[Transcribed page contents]

§

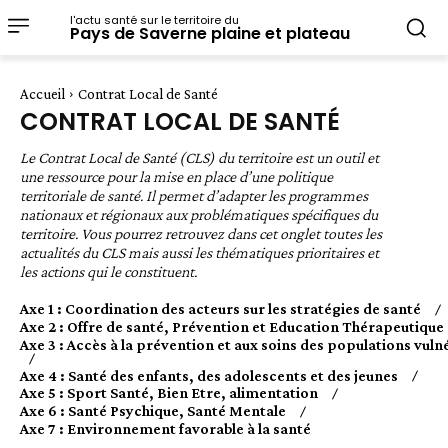
l'actu santé sur le territoire du
Pays de Saverne plaine et plateau
Accueil
Contrat Local de Santé
CONTRAT LOCAL DE SANTÉ
Le Contrat Local de Santé (CLS) du territoire est un outil et
une ressource pour la mise en place d’une politique
territoriale de santé. Il permet d’adapter les programmes
nationaux et régionaux aux problématiques spécifiques du
territoire. Vous pourrez retrouvez dans cet onglet toutes les
actualités du CLS mais aussi les thématiques prioritaires et
les actions qui le constituent.
Axe 1 : Coordination des acteurs sur les stratégies de santé
Axe 2 : Offre de santé, Prévention et Education Thérapeutique
Axe 3 : Accès à la prévention et aux soins des populations vuln
Axe 4 : Santé des enfants, des adolescents et des jeunes
Axe 5 : Sport Santé, Bien Etre, alimentation
Axe 6 : Santé Psychique, Santé Mentale
Axe 7 : Environnement favorable à la santé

§

WORK TO BE COMPLETED:
Each line from the one containing "nationaux et régionaux" through the final line of the records must be repeated exactly, with no line added or dropped.

THE COMPLETED TASK:
nationaux et régionaux aux problématiques spécifiques du
territoire. Vous pourrez retrouvez dans cet onglet toutes les
actualités du CLS mais aussi les thématiques prioritaires et
les actions qui le constituent.
Axe 1 : Coordination des acteurs sur les stratégies de santé
Axe 2 : Offre de santé, Prévention et Education Thérapeutique
Axe 3 : Accès à la prévention et aux soins des populations vuln
Axe 4 : Santé des enfants, des adolescents et des jeunes
Axe 5 : Sport Santé, Bien Etre, alimentation
Axe 6 : Santé Psychique, Santé Mentale
Axe 7 : Environnement favorable à la santé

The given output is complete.